Gainward has been founded in 1984 by Thomson C.S. Lee. Since
then, the company has been devoted to developing the most advanced
graphics accelerators in the industry whilst insuring the highest
level of customer satisfaction. During those 19 years, Gainward
has become a leading producer of Video Capture Cards, TV Tuners
but mainly bleeding edge 3D accelerators powered by NVIDIA.
In 2001, Gainward became NVIDIA’s Certified Select Solution
Provider and NVIDIA Launch Partner for the European System Builder
market.
Naming Scheme
For those that don’t know, Gainward has become one of the
leading manufacturers of NVIDIA based 3D Accelerators. Ever since
the launch of PowerPack! series their cards have gained a lot
of respect. The Gainward GeForce PowerPack! Ultra/650-8X XP “Golden
Sample” is no different. The board is based on NV28 chip
(NV25 with AGP8x). There are no other major differences from a
regular Ti4200. You will read more about the features later on.
PowerPack!:
• A series which designates the high performance Gainward
graphics cards. “Hand-picked boards”, high performing
and nicely bundled video adapters.
Ultra/650-8X:
• As all card manufacturers, Gainward too has their own
naming scheme. The 650-8x basically means that it’s based
on NVIDIA’s Ti4200 GPU (NV25) and the 8x stands for AGP8x
support (which currently makes no difference, but more about
this later on). Ultra? This is how companies market their products
?
XP:
• This is a recent addition to the PowerPack! series.

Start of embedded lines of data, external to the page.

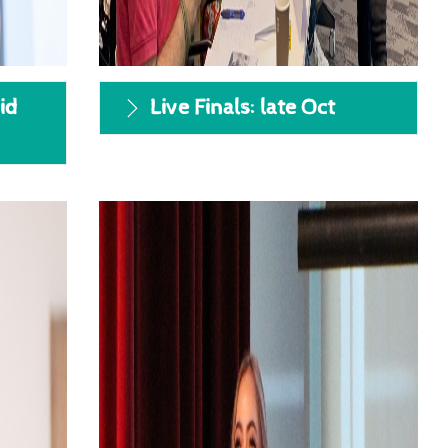
id
Live Finals: late Oct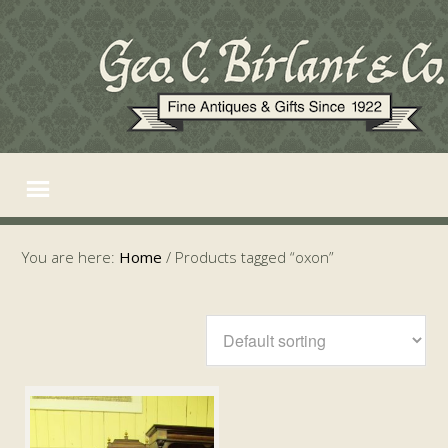
You are here:
Home
/
Products tagged “oxon”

Simply, those products that bear this tag, support Gainward's
award-winning VIVO (Video-In/Video-out) technology:
XP feature provides two video-in connectors and two video-out
connectors (both composite video and s-video for PAL and NTSC)
for smooth video recording and video editing including accelerated
DVD playback with enhanced motion compensation in hardware.
Golden Sample:
• All products that carry this name-tag guarantee outstanding
stability and performance at a slightly increased clock speeds.
About The Review
While this is my first review here at nVnews, I will try to make
it detailed and as pleasurable to read as possible. I dedicate
this article to gamers looking for a mid-range graphics card.
Albeit it’s not a high-end VGA board, I will demonstrate
that this card is worth buying. The article will contain quite
a few game benchmarks and image quality tests. There are a lot
of reviews of this (or similar version) card. I’m hoping
my article will be portrayed differently than those you have already
read. Again, my benchmarks and conclusions will be based on how
games perform with this card. You will see only few synthetic
benchmarks for comparison, and I will not talk about it more than
I have to. The ‘Onion’ test will be there only to
give you an idea of how the scores vary between the two cards
(Ti4200 and Ti4600, both from Gainward).
If you look at Clays review
he also starts off with the naming scheme. No we didn't copy each
other's review hehe. Both of us simply acknowledged the fact that
Gainward has some weird naming convention and that a further explanation
is needed. When Clay posted his review, I rushed out and emailed
him about it. He wasn't surprised at all.